Pay gaps and career progression

You can find out more about some of our project relation to pay gaps and career progression below:

Pay is important for workers, especially a “fair” pay.  Workers notice and value how their pay compares to that of similar workers outside – but especially within – the organisation.  A “fair” pay is needed to retain the best workers and to keep them productive and satisfied with their job.

Reporting a gender (or ethnicity) pay gap is not a sign that pay within the organisation is unfair.  The structure of the organisation, the types of jobs and the (im-)possibility to move across types of jobs may create an organisational pay gap even if all workers are paid equally for the same type of job.  Similarly, there may be unequal pay even in those organisations reporting no pay gaps.

We want to help organisations interested in better understanding where their pay gaps come from, how much of the pay gaps are due to the different types of jobs, and whether they are related to practices that could be improved to reward the best talents, no matter what group they belong to.

This project is being led by Professor Simonetta Longhi.

Employers in the UK with 250 employees or more are required to produce yearly reports on their gender pay gaps; some voluntarily report pay gaps for other groups, for example by ethnicity, age groups, and other characteristics.  Academic research confirms the existence of pay gaps at the national level, but also points to complexities, for example, that not all ethnic minorities experience pay gaps, and that ethnic pay gaps tend to be smaller among women than among men1.  The aim of this part of the project is to identify the benefits of reporting of different types of pay gaps, as well as best practices in pay gap reporting that will provide more useful information on how to ensure fairness of pay within the organisation.  We aim to do this by:

  1. Organising separate brainstorming workshops with employees and employers.  These will take place in 2023.
  2. Conducting an online survey.  This will take  in Summer 2023.
  3. Working with employers to analyse the effectiveness of various types of interventions.  This will start in 2024.
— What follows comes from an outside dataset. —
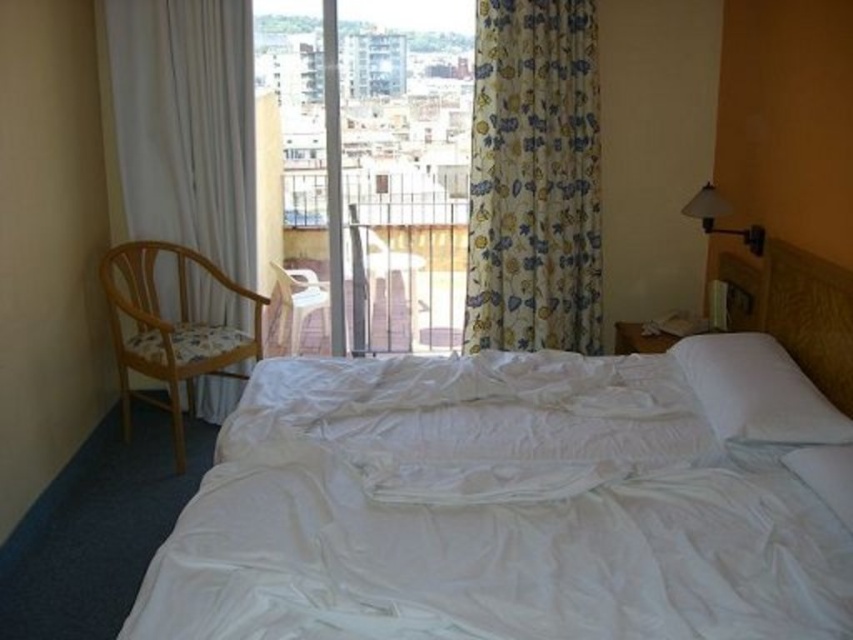 You are a delivery person who needs to place a large package between the white soft bed at center and the white plastic armchair at center. The package is 6 feet long. Will there be enough space to fit it between them?

The distance between the white soft bed at center and the white plastic armchair at center is 5.65 feet, which is shorter than the package length of 6 feet. Therefore, the package cannot fit between them.

You are trying to move a large rectangular box from the door to the closet in this bedroom. The path between the white soft bed at center and the white plastic armchair at center is narrow. Do you think the box will fit through this path?

The path between the white soft bed at center and the white plastic armchair at center is narrow. Since the box is large and rectangular, it might not fit through the narrow path between the white soft bed at center and the white plastic armchair at center.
This project is being led by Professor Simonetta Longhi.

Academic research, as well as voluntary reports by some employees on various types of pay gaps, suggest that pay gaps exist within organisations and that some organisational practices may be associated with larger pay gaps2.  However, what is still not understood is how much of these gaps are due to differences across generations vs. lack of career progression among some groups of workers.  The aim of this part of the project is to better understand the temporal dimension of pay gaps.  We aim to do this by:

  1. Analysing and combining results from various sources of secondary data.  
  2. Working with employers to analyse the effectiveness of various types of interventions.  This will take place in Autumn 2023.
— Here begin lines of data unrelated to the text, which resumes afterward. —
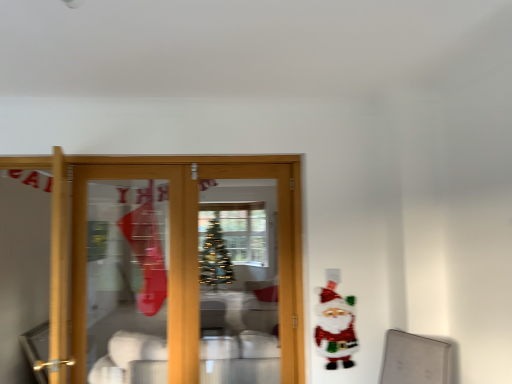 Question: From the image's perspective, relative to shiny sequined santa claus at right, is white glossy bowls at center above or below?

Choices:
 (A) above
 (B) below

Answer: (B)

Question: Based on their sizes in the image, would you say white glossy bowls at center is bigger or smaller than shiny sequined santa claus at right?

Choices:
 (A) small
 (B) big

Answer: (B)

Question: Does point (119, 364) appear closer or farther from the camera than point (347, 364)?

Choices:
 (A) closer
 (B) farther

Answer: (B)

Question: Looking at their shapes, would you say shiny sequined santa claus at right is wider or thinner than white glossy bowls at center?

Choices:
 (A) wide
 (B) thin

Answer: (B)

Question: Is shiny sequined santa claus at right bigger or smaller than white glossy bowls at center?

Choices:
 (A) small
 (B) big

Answer: (A)

Question: From a real-world perspective, is shiny sequined santa claus at right positioned above or below white glossy bowls at center?

Choices:
 (A) below
 (B) above

Answer: (B)

Question: Relative to white glossy bowls at center, is shiny sequined santa claus at right in front or behind?

Choices:
 (A) behind
 (B) front

Answer: (B) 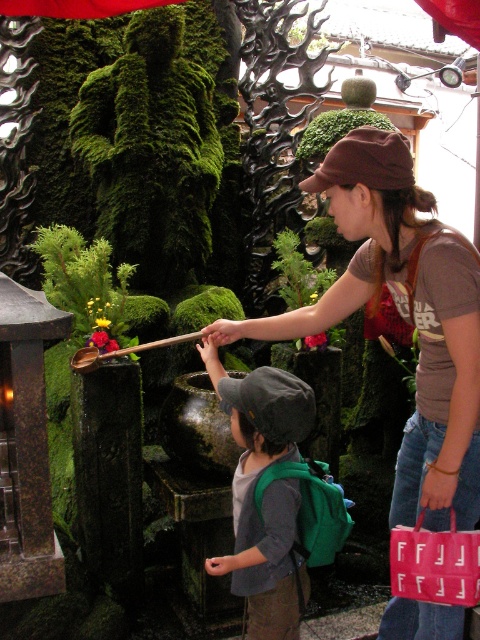 You are standing at point [336,160] and want to walk to point [212,360]. Is the destination point behind you or in front of you?

The destination point [212,360] is behind point [336,160], so it is behind you.

You are a photographer trying to capture a closeup of the brown fabric shirt at center and the gray fabric cap at center. Since you want to focus on both items clearly, which one should you adjust your camera focus to prioritize based on their sizes?

The brown fabric shirt at center has a larger size compared to the gray fabric cap at center, so you should prioritize focusing on the brown fabric shirt at center to ensure both are in clear view.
This project is being led by Professor Simonetta Longhi.


  1. Longhi S. (2020) Racial wage differentials in developed countries, IZA World of Labor 2020: 365
  2. Bryson, A., Forth, J., amd Theodoropoulos, N. (2022). The Role of the Workplace in Ethnic Wage Differentials. British Journal of Industrial Relations: an international journal of employment relations.

Dr Frances Hamilton is currently co-editing a book (co-editor Dr Elisabeth Griffiths, Northumbria University) on the topic of the Gender Pay gap. This edited collection, under contract with Routledge will see the publication of an edited book in 2023 with 11 chapter contributors. Through interdisciplinary research this book seeks to explore the continued cause of the significant gender pay gap that still exists in society. This is despite a wide range of measures having been introduced to protect women at work. For example, this includes in the UK, prohibiting discrimination, providing for maternity leave, maternity pay, health and safety protection for pregnant workers, tax breaks, childcare vouchers, shared parental leave and gender pay gap reporting. This volume makes a significant and original contribution by tackling the topic through fresh historical and activist approaches, specific consideration of certain professions and topical issues such as the gig economy, coronavirus and pay inequalities in a time of austerity. Our comparative approach interrogates how countries studied in this volume have had different approaches and different success in tackling this pervasive issue of gender pay gap. Lessons to learn regarding policy reform, are included in chapter from authors based not only in the UK, but in the US, Australia and the Republic of Ireland.